Esas grandes moléculas, con 5, 10, 15 o 30 átomos de carbono, se las comen una serie de microorganismos «seleccionados entre más de 50 tipos distintos de cepas del Biotechnological Institute en Kölding (Dinamarca)». Eso es todo lo que dice la ficha técnica de la empresa Sistemas y Tecnologías Ambientales, que se encargó de su instalación y ahora de su mantenimiento. Y todo lo que han podido averiguar las responsables de estación depuradora de él: «Hemos tratado de rascarlas para verlas al microscopio, pero nada», reconoce su curiosidad Isabel Fanjul, jefa de explotación de la depuradora.

Lo que ha tratado de rascar son unos gránulos marrones, del tamaño de una alubia negra, en «los que están impregnadas las bacterias». Cubren todo el suelo de un cubo de hormigón, iluminado por un único lucernario, en el que, humedecidas regularmente con un sistema de riego, los microorganismos misteriosos y daneses se van comiendo todos los compuestos aromáticos.
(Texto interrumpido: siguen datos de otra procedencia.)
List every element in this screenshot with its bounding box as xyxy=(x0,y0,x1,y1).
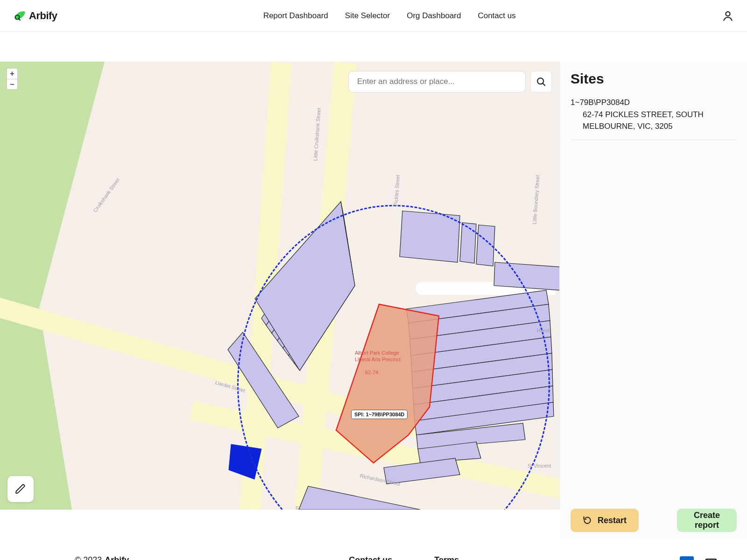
sites-sidebar: Sites 1~79B\PP3084D 62-74 PICKLES STREET… xyxy=(560,62,747,539)
brand-name: Arbify xyxy=(29,10,57,22)
selected-parcel-label: Albert Park College xyxy=(355,350,399,356)
selected-parcel-label: Liberal Arts Precinct xyxy=(355,357,401,362)
svg-line-31 xyxy=(543,84,545,86)
search-icon xyxy=(536,77,546,87)
linkedin-icon: in xyxy=(680,556,694,560)
sidebar-actions: Restart Create report xyxy=(560,509,747,532)
nav-report-dashboard[interactable]: Report Dashboard xyxy=(263,11,328,21)
mail-icon xyxy=(704,556,718,560)
restart-icon xyxy=(583,516,592,525)
street-label: Hend xyxy=(537,328,549,333)
footer: © 2023 Arbify Contact us Terms in xyxy=(0,539,747,560)
email-link[interactable] xyxy=(703,555,719,560)
zoom-in-button[interactable]: + xyxy=(7,69,17,79)
copyright-prefix: © 2023 xyxy=(75,555,102,560)
map-search xyxy=(348,71,552,92)
svg-point-2 xyxy=(726,12,730,16)
footer-terms-link[interactable]: Terms xyxy=(434,555,459,560)
restart-button-label: Restart xyxy=(598,516,627,525)
create-report-button-label: Create report xyxy=(689,511,725,530)
address-search-input[interactable] xyxy=(348,71,526,92)
workspace: Pickles Street Little Cruikshank Street … xyxy=(0,62,747,539)
selected-parcel-number: 62-74 xyxy=(365,370,378,375)
zoom-control: + − xyxy=(7,68,18,90)
site-item-code: 1~79B\PP3084D xyxy=(571,98,737,107)
pencil-icon xyxy=(15,483,26,495)
footer-social: in xyxy=(679,555,719,560)
user-icon[interactable] xyxy=(722,10,734,22)
site-item[interactable]: 1~79B\PP3084D 62-74 PICKLES STREET, SOUT… xyxy=(571,96,737,140)
nav-site-selector[interactable]: Site Selector xyxy=(345,11,390,21)
create-report-button[interactable]: Create report xyxy=(677,509,737,532)
footer-copyright: © 2023 Arbify xyxy=(75,555,129,560)
nav-contact-us[interactable]: Contact us xyxy=(478,11,515,21)
top-nav: Report Dashboard Site Selector Org Dashb… xyxy=(57,11,722,21)
sidebar-title: Sites xyxy=(571,71,737,87)
nav-org-dashboard[interactable]: Org Dashboard xyxy=(407,11,461,21)
copyright-brand: Arbify xyxy=(105,555,129,560)
leaf-icon xyxy=(13,11,26,21)
site-item-address: 62-74 PICKLES STREET, SOUTH MELBOURNE, V… xyxy=(571,109,737,132)
svg-line-1 xyxy=(19,19,20,20)
brand-logo[interactable]: Arbify xyxy=(13,10,57,22)
map-pane[interactable]: Pickles Street Little Cruikshank Street … xyxy=(0,62,560,510)
linkedin-link[interactable]: in xyxy=(679,555,695,560)
footer-contact-link[interactable]: Contact us xyxy=(349,555,392,560)
footer-links: Contact us Terms xyxy=(349,555,459,560)
search-button[interactable] xyxy=(530,71,552,92)
top-bar: Arbify Report Dashboard Site Selector Or… xyxy=(0,0,747,32)
zoom-out-button[interactable]: − xyxy=(7,79,17,89)
draw-button[interactable] xyxy=(7,476,34,502)
selected-parcel-badge: SPI: 1~79B\PP3084D xyxy=(351,410,408,419)
restart-button[interactable]: Restart xyxy=(571,509,639,532)
street-label: St Vincent xyxy=(528,463,551,469)
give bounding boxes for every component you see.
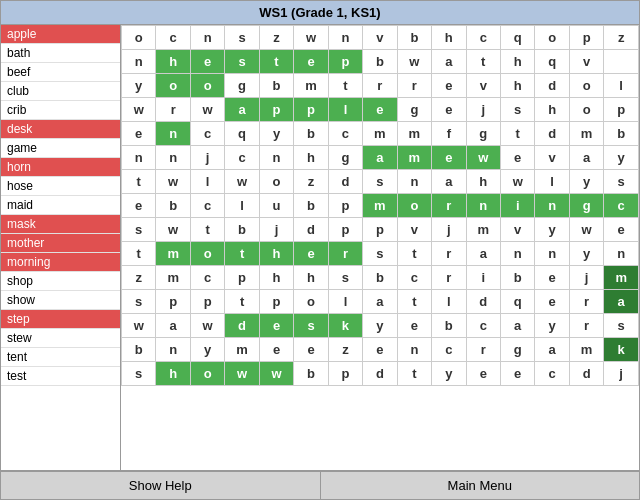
sidebar-item-desk[interactable]: desk [1, 120, 120, 139]
sidebar-item-test[interactable]: test [1, 367, 120, 386]
grid-cell: p [259, 290, 293, 314]
grid-cell: k [604, 338, 639, 362]
grid-cell: n [156, 146, 190, 170]
grid-cell: h [259, 266, 293, 290]
sidebar-item-step[interactable]: step [1, 310, 120, 329]
grid-cell: w [225, 170, 259, 194]
grid-cell: w [122, 98, 156, 122]
sidebar-item-stew[interactable]: stew [1, 329, 120, 348]
app-container: WS1 (Grade 1, KS1) applebathbeefclubcrib… [0, 0, 640, 500]
grid-cell: p [328, 50, 362, 74]
grid-cell: c [466, 314, 500, 338]
grid-cell: s [500, 98, 534, 122]
grid-cell: b [500, 266, 534, 290]
grid-cell: p [569, 26, 603, 50]
grid-cell: q [225, 122, 259, 146]
grid-cell: r [466, 338, 500, 362]
grid-cell: h [259, 242, 293, 266]
grid-cell: h [500, 50, 534, 74]
grid-cell: v [569, 50, 603, 74]
grid-cell: o [259, 170, 293, 194]
footer-bar: Show Help Main Menu [1, 470, 639, 499]
grid-cell: b [294, 362, 328, 386]
grid-cell: p [225, 266, 259, 290]
grid-cell: n [466, 194, 500, 218]
grid-cell: a [363, 290, 397, 314]
grid-cell: c [604, 194, 639, 218]
sidebar-item-mother[interactable]: mother [1, 234, 120, 253]
grid-cell: w [190, 98, 224, 122]
grid-cell: y [122, 74, 156, 98]
grid-cell: c [190, 266, 224, 290]
grid-cell: p [363, 218, 397, 242]
sidebar-item-apple[interactable]: apple [1, 25, 120, 44]
grid-cell: b [225, 218, 259, 242]
grid-cell: m [604, 266, 639, 290]
main-menu-button[interactable]: Main Menu [321, 471, 640, 499]
grid-cell: g [569, 194, 603, 218]
grid-cell: y [535, 314, 569, 338]
sidebar-item-mask[interactable]: mask [1, 215, 120, 234]
grid-cell: m [569, 122, 603, 146]
grid-cell: e [535, 266, 569, 290]
grid-cell: c [466, 26, 500, 50]
grid-cell: t [397, 362, 431, 386]
grid-cell: a [363, 146, 397, 170]
grid-cell: l [225, 194, 259, 218]
grid-cell: p [259, 98, 293, 122]
grid-cell: t [397, 290, 431, 314]
grid-cell: m [569, 338, 603, 362]
grid-cell: n [156, 122, 190, 146]
grid-cell: s [294, 314, 328, 338]
show-help-button[interactable]: Show Help [1, 471, 321, 499]
grid-cell: r [156, 98, 190, 122]
sidebar-item-shop[interactable]: shop [1, 272, 120, 291]
grid-cell: y [363, 314, 397, 338]
grid-cell: y [604, 146, 639, 170]
grid-cell: h [432, 26, 466, 50]
grid-cell: n [604, 242, 639, 266]
sidebar-item-morning[interactable]: morning [1, 253, 120, 272]
grid-cell: j [432, 218, 466, 242]
grid-cell: s [225, 50, 259, 74]
grid-cell: d [363, 362, 397, 386]
grid-cell: o [569, 74, 603, 98]
grid-cell: n [156, 338, 190, 362]
grid-cell: t [225, 290, 259, 314]
grid-cell: d [466, 290, 500, 314]
grid-cell: h [466, 170, 500, 194]
sidebar-item-game[interactable]: game [1, 139, 120, 158]
grid-cell: t [190, 218, 224, 242]
sidebar-item-crib[interactable]: crib [1, 101, 120, 120]
grid-cell: r [569, 314, 603, 338]
sidebar-item-horn[interactable]: horn [1, 158, 120, 177]
grid-cell: b [259, 74, 293, 98]
grid-cell: s [604, 170, 639, 194]
grid-cell: h [294, 146, 328, 170]
grid-cell: s [225, 26, 259, 50]
grid-cell: g [328, 146, 362, 170]
sidebar-item-club[interactable]: club [1, 82, 120, 101]
sidebar-item-bath[interactable]: bath [1, 44, 120, 63]
grid-cell: q [500, 290, 534, 314]
grid-cell: a [225, 98, 259, 122]
sidebar-item-maid[interactable]: maid [1, 196, 120, 215]
grid-cell: o [190, 242, 224, 266]
word-search-grid: ocnszwnvbhcqopznhestepbwathqvyoogbmtrrev… [121, 25, 639, 470]
grid-cell: p [604, 98, 639, 122]
sidebar-item-beef[interactable]: beef [1, 63, 120, 82]
grid-cell: r [397, 74, 431, 98]
grid-cell: j [259, 218, 293, 242]
grid-cell: y [259, 122, 293, 146]
grid-cell: y [569, 242, 603, 266]
sidebar-item-show[interactable]: show [1, 291, 120, 310]
grid-cell: g [466, 122, 500, 146]
grid-cell: w [156, 170, 190, 194]
grid-cell: e [535, 290, 569, 314]
grid-cell: m [363, 122, 397, 146]
sidebar-item-hose[interactable]: hose [1, 177, 120, 196]
grid-cell: j [466, 98, 500, 122]
sidebar-item-tent[interactable]: tent [1, 348, 120, 367]
grid-cell: s [122, 290, 156, 314]
grid-cell: n [397, 170, 431, 194]
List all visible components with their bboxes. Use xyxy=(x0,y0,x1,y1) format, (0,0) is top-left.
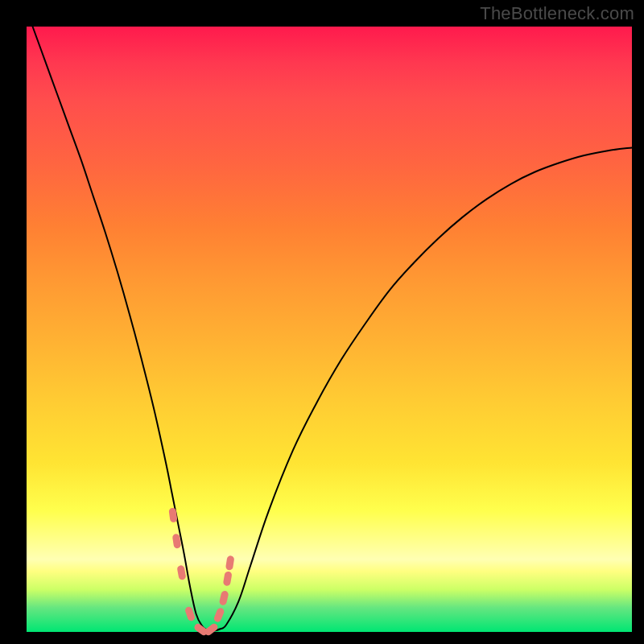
plot-area xyxy=(27,27,632,632)
curve-marker xyxy=(225,555,235,571)
curve-marker xyxy=(168,507,177,522)
curve-marker xyxy=(223,571,233,586)
curve-layer xyxy=(27,27,632,632)
bottleneck-curve xyxy=(33,27,632,631)
curve-marker xyxy=(176,565,186,580)
curve-marker xyxy=(219,590,229,606)
curve-marker xyxy=(213,607,225,623)
watermark-text: TheBottleneck.com xyxy=(480,3,634,24)
chart-container: TheBottleneck.com xyxy=(0,0,644,644)
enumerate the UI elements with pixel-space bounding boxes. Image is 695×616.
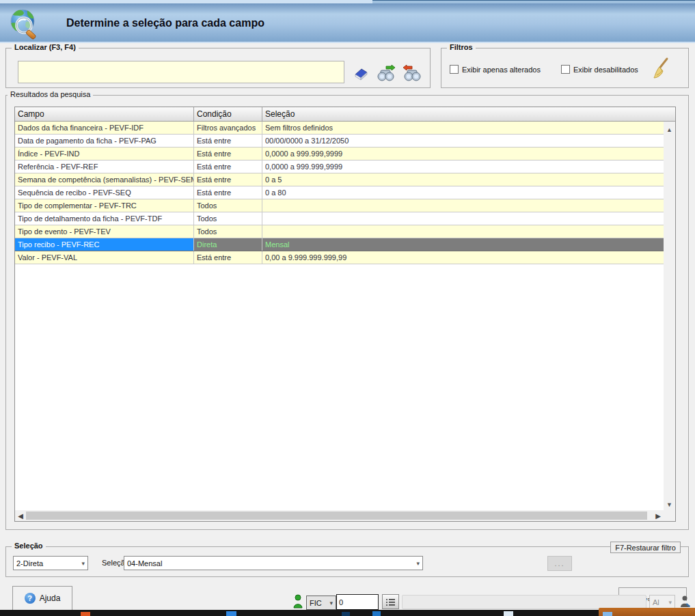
- results-table: Campo Condição Seleção Dados da ficha fi…: [14, 107, 676, 522]
- fic-combo[interactable]: FIC ▾: [306, 596, 336, 610]
- horizontal-scrollbar[interactable]: ◀ ▶: [15, 510, 664, 521]
- cell-condicao: Filtros avançados: [194, 122, 262, 134]
- al-combo-disabled: Al ▾: [649, 595, 675, 609]
- cell-campo: Índice - PEVF-IND: [15, 148, 194, 160]
- taskbar-app-fragment: [226, 611, 236, 616]
- help-button[interactable]: ? Ajuda: [12, 586, 72, 611]
- checkbox-exibir-desabilitados[interactable]: Exibir desabilitados: [561, 65, 638, 74]
- chevron-down-icon: ▾: [329, 600, 333, 606]
- table-row[interactable]: Índice - PEVF-INDEstá entre0,0000 a 999.…: [15, 148, 664, 160]
- table-row[interactable]: Tipo de detalhamento da ficha - PEVF-TDF…: [15, 212, 664, 225]
- taskbar-app-fragment: [504, 611, 513, 616]
- cell-selecao: [262, 199, 664, 212]
- cell-selecao: [262, 225, 664, 238]
- cell-condicao: Todos: [194, 225, 262, 238]
- cell-campo: Valor - PEVF-VAL: [15, 251, 194, 264]
- table-row[interactable]: Semana de competência (semanalistas) - P…: [15, 173, 664, 186]
- help-button-label: Ajuda: [40, 593, 61, 603]
- help-icon: ?: [25, 593, 36, 604]
- table-row[interactable]: Sequência de recibo - PEVF-SEQEstá entre…: [15, 186, 664, 199]
- broom-icon[interactable]: [646, 57, 674, 87]
- filtros-group-label: Filtros: [447, 43, 476, 51]
- cell-selecao: Mensal: [262, 238, 664, 251]
- cell-condicao: Está entre: [194, 186, 262, 199]
- fic-combo-value: FIC: [310, 599, 322, 607]
- checkbox-label: Exibir apenas alterados: [462, 66, 541, 74]
- page-title: Determine a seleção para cada campo: [66, 3, 264, 43]
- resultados-group: Resultados da pesquisa Campo Condição Se…: [5, 95, 689, 530]
- cell-selecao: 0 a 5: [262, 173, 664, 186]
- scroll-down-icon[interactable]: ▼: [664, 499, 675, 510]
- search-input[interactable]: [18, 61, 344, 83]
- selecao-group: Seleção 2-Direta ▾ Seleção 04-Mensal ▾ .…: [5, 546, 689, 577]
- more-options-button[interactable]: ...: [547, 556, 572, 571]
- table-row[interactable]: Referência - PEVF-REFEstá entre0,0000 a …: [15, 160, 664, 173]
- chevron-down-icon: ▾: [416, 560, 420, 567]
- find-previous-icon[interactable]: [401, 64, 423, 84]
- table-row[interactable]: Tipo de evento - PEVF-TEVTodos: [15, 225, 664, 238]
- selection-combo-value: 04-Mensal: [127, 559, 162, 568]
- cell-condicao: Está entre: [194, 148, 262, 160]
- counter-input[interactable]: [336, 594, 379, 610]
- checkbox-box[interactable]: [561, 65, 570, 74]
- selecao-group-label: Seleção: [12, 542, 46, 550]
- cell-campo: Sequência de recibo - PEVF-SEQ: [15, 186, 194, 199]
- cell-campo: Referência - PEVF-REF: [15, 160, 194, 173]
- table-row[interactable]: Tipo recibo - PEVF-RECDiretaMensal: [15, 238, 664, 251]
- table-row[interactable]: Valor - PEVF-VALEstá entre0,00 a 9.999.9…: [15, 251, 664, 264]
- localizar-group: Localizar (F3, F4): [5, 48, 431, 88]
- checkbox-box[interactable]: [450, 65, 459, 74]
- chevron-down-icon: ▾: [81, 560, 85, 567]
- find-next-icon[interactable]: [375, 64, 397, 84]
- column-header-condicao[interactable]: Condição: [194, 107, 262, 121]
- status-field: [402, 595, 646, 609]
- horizontal-scroll-thumb[interactable]: [26, 512, 647, 520]
- table-rows: Dados da ficha financeira - PEVF-IDFFilt…: [15, 122, 664, 264]
- cell-campo: Tipo recibo - PEVF-REC: [15, 238, 194, 251]
- dialog-header: Determine a seleção para cada campo: [0, 3, 695, 43]
- cell-condicao: Está entre: [194, 251, 262, 264]
- condition-combo-value: 2-Direta: [16, 559, 43, 568]
- cell-selecao: [262, 212, 664, 225]
- scrollbar-corner: [664, 510, 675, 521]
- checkbox-exibir-apenas-alterados[interactable]: Exibir apenas alterados: [450, 65, 541, 74]
- column-header-selecao[interactable]: Seleção: [262, 107, 675, 121]
- cell-selecao: 00/00/0000 a 31/12/2050: [262, 135, 664, 147]
- cell-selecao: 0 a 80: [262, 186, 664, 199]
- cell-condicao: Todos: [194, 199, 262, 212]
- table-row[interactable]: Dados da ficha financeira - PEVF-IDFFilt…: [15, 122, 664, 135]
- cell-campo: Tipo de evento - PEVF-TEV: [15, 225, 194, 238]
- cell-condicao: Todos: [194, 212, 262, 225]
- checkbox-label: Exibir desabilitados: [573, 66, 638, 74]
- cell-selecao: 0,0000 a 999.999,9999: [262, 148, 664, 160]
- table-header: Campo Condição Seleção: [15, 107, 675, 122]
- scroll-left-icon[interactable]: ◀: [15, 510, 26, 521]
- cell-condicao: Está entre: [194, 160, 262, 173]
- taskbar-app-fragment: [81, 612, 90, 616]
- list-icon[interactable]: [382, 594, 399, 609]
- vertical-scrollbar[interactable]: ▲ ▼: [664, 122, 675, 512]
- chevron-down-icon: ▾: [668, 599, 672, 606]
- table-row[interactable]: Tipo de complementar - PEVF-TRCTodos: [15, 199, 664, 212]
- cell-campo: Dados da ficha financeira - PEVF-IDF: [15, 122, 194, 134]
- cell-condicao: Está entre: [194, 173, 262, 186]
- eraser-icon[interactable]: [350, 64, 372, 84]
- scroll-up-icon[interactable]: ▲: [664, 124, 675, 135]
- condition-combo[interactable]: 2-Direta ▾: [13, 556, 88, 570]
- scroll-right-icon[interactable]: ▶: [653, 510, 664, 521]
- selection-combo[interactable]: 04-Mensal ▾: [124, 556, 423, 570]
- table-row[interactable]: Data de pagamento da ficha - PEVF-PAGEst…: [15, 135, 664, 148]
- localizar-group-label: Localizar (F3, F4): [12, 43, 79, 51]
- taskbar-icon-fragment: [603, 612, 612, 616]
- taskbar-app-fragment: [372, 611, 381, 616]
- cell-selecao: 0,00 a 9.999.999.999,99: [262, 251, 664, 264]
- restore-filter-button[interactable]: F7-Restaurar filtro: [610, 542, 681, 553]
- cell-condicao: Direta: [194, 238, 262, 251]
- dialog-determine-selecao: Determine a seleção para cada campo Loca…: [0, 0, 695, 616]
- cell-selecao: 0,0000 a 999.999,9999: [262, 160, 664, 173]
- cell-campo: Tipo de complementar - PEVF-TRC: [15, 199, 194, 212]
- resultados-group-label: Resultados da pesquisa: [8, 90, 93, 98]
- filtros-group: Filtros Exibir apenas alterados Exibir d…: [441, 48, 689, 88]
- cell-campo: Tipo de detalhamento da ficha - PEVF-TDF: [15, 212, 194, 225]
- column-header-campo[interactable]: Campo: [15, 107, 194, 121]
En el interior, apenas se percibe un ligero olor a tierra mojada por la lluvia. Están colocados sobre una rejilla y «desde abajo les inyectamos el aire», explica Mateo.

Mover el aire

El aire, el aire maloliente y, en muchos casos tóxico, es la otra pata del sistema. «Tiene que tener la suficiente carga de olores, de compuestos, para que no les falte comida; pero que tampoco sea excesiva y las pueda matar», enuncia. Eso se logra discriminando. «Lo ideal es crear un medio estable», dice la ingeniera. Ello excluye de la dieta de las bacterias a los sistemas que funcionan solo de manera puntual o con escasa carga de olores. Los pozos de tormentas, cerrados para que no se escapen los efluvios, cuentan, con sus propios filtros de carbón. El tratamiento primario, el que separa los sólidos -grasas, arenas y detritos-, del agua residual, sin embargo, está ahora encerrado dentro de un luminoso edificio. Un grupo de toberas hace circular el aire hacia las rejillas de extracción para llevar la comida a las bacterias.

La mayor diferencia se aprecia en el secado de lodos. Antes de las obras, la altísima concentración de sulfídrico, ese ácido venenoso y con olor a huevos podridos, obligaban a mantener abierta la puerta del edificio donde las centrifugadoras extraen el agua del lodo. El olor lo padecían los vecinos. Ahora el edificio tiene que estar cerrado para garantizar el flujo de comida que necesita el filtro biológico. Casi no huele. Es un misterio patentado.